The Boston Municipal Research Bureau has been looking over the shoulders of city officials for 87 years now. For more than half of those years Sam Tyler, who retires this week as its executive director, has been a part of the effort, leading the bureau for the last 36 years.
It seems impossible to imagine the city without Tyler being part of the ongoing debate — over taxes and revenue sources, personnel, schools, and union contracts — and what they net for residents and taxpayers. Those issues and countless others have all been part of his weighty municipal portfolio.

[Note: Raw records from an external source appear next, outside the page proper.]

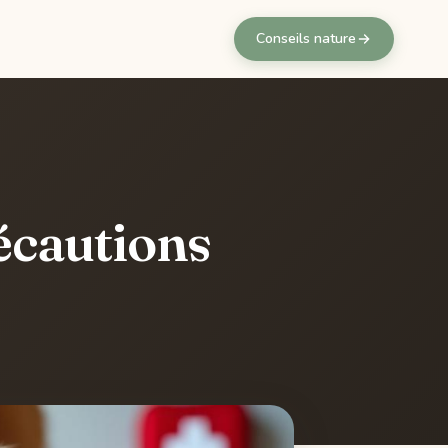
Conseils nature
récautions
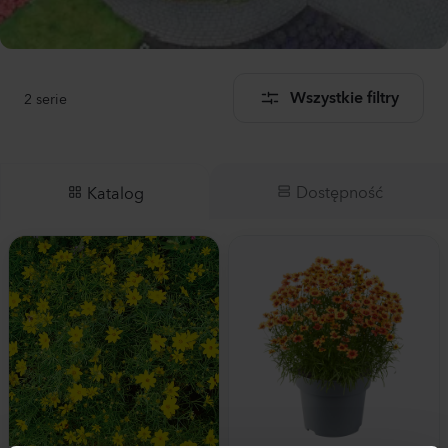
2
serie
Wszystkie filtry
Dostępność
Katalog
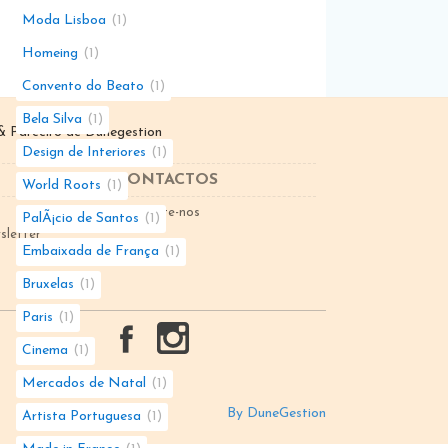
Moda Lisboa
1
Homeing
1
Convento do Beato
1
Bela Silva
1
 Parceiro de
Dunegestion
Design de Interiores
1
CONTACTOS
World Roots
1
Contacte-nos
PalÃ¡cio de Santos
1
sletter
Embaixada de França
1
Bruxelas
1
Paris
1
Cinema
1
Mercados de Natal
1
By DuneGestion
Artista Portuguesa
1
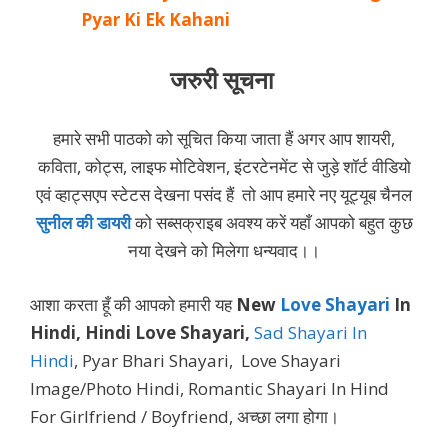
Pyar Ki Ek Kahani
जरुरी सूचना
हमारे सभी पाठको को सूचित किया जाता हैं अगर आप शायरी,
कविता, कोट्स, लाइफ मोटिवेशन, इंटरटेनमेंट से जुड़े शॉर्ट वीडियो
एवं व्हाट्सएप स्टेटस देखना पसंद हैं तो आप हमारे नए यूट्यूब चैनल
सुनील की डायरी
को सब्सक्राइब अवश्य करें यहाँ आपको बहुत कुछ
नया देखने को मिलेगा धन्यवाद।।
आशा करता हूँ की आपको हमारी यह
New
Love Shayari
In
Hindi, Hindi Love Shayari,
Sad Shayari In
Hindi
, Pyar Bhari Shayari, Love Shayari
Image/Photo Hindi, Romantic Shayari In Hind
For Girlfriend / Boyfriend, अच्छा लगा होगा।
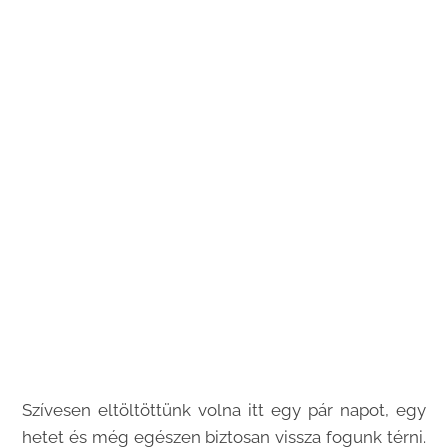
Szívesen eltöltöttünk volna itt egy pár napot, egy
hetet és még egészen biztosan vissza fogunk térni.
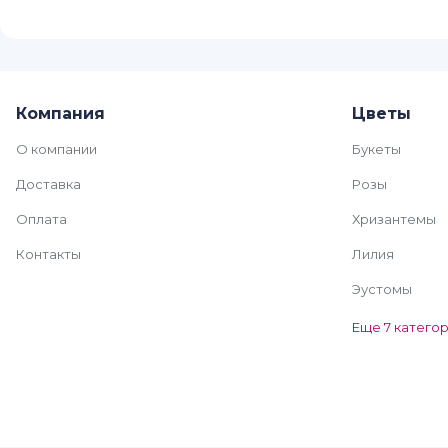
Компания
Цветы
О компании
Букеты
Доставка
Розы
Оплата
Хризантемы
Контакты
Лилия
Эустомы
Еще 7 катего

Tyler, 72, has made the research bureau into a critical combination of fiscal watchdog and conscience — never losing sight of the balance sheet, but also never forgetting that every city is only as good as the moral compass that guides it.
Under Tyler, the bureau did impeccable research, perhaps telling taxpayers more than they ever wanted to know about the city’s own budget-busters —
its pension system and health care costs. That knowledge became the basis for reforms that several decades ago would have seemed impossible.
He has led the bureau under the administrations of four very different mayors, starting with Kevin White, operating at a time when White himself came under federal investigation and a number of city employees went to prison. Subsequent mayors – Ray Flynn, Tom Menino and, today, Marty Walsh – all came to acknowledge – however grudgingly at times – that Tyler could be depended on to offer straight-up data-driven advice.
Tyler’s hand can be seen in the bureau’s annual Henry L. Shattuck Public Service Awards, named for a former bureau chairman, which for the past 33 years has celebrated the work of largely unsung heroes. Last year’s recipients included a school lunch monitor, an architect, a custodian, and a police officer. The awards are an extension of Tyler’s deeply rooted belief that public service is indeed a calling.
One of the many issues on which Tyler has been a passionate advocate is preserving Boston’s mayoral-appointed School Committee, a move he championed in the early ’90s, fought for again when it went on the ballot in 1996, and remains committed to now.
Tyler is one of those rare individuals who managed to dodge Boston’s notorious tribal wars, earning the respect of business and political leaders alike. His is a template that would-be civic leaders would be wise to emulate, and that’s the best kind of legacy.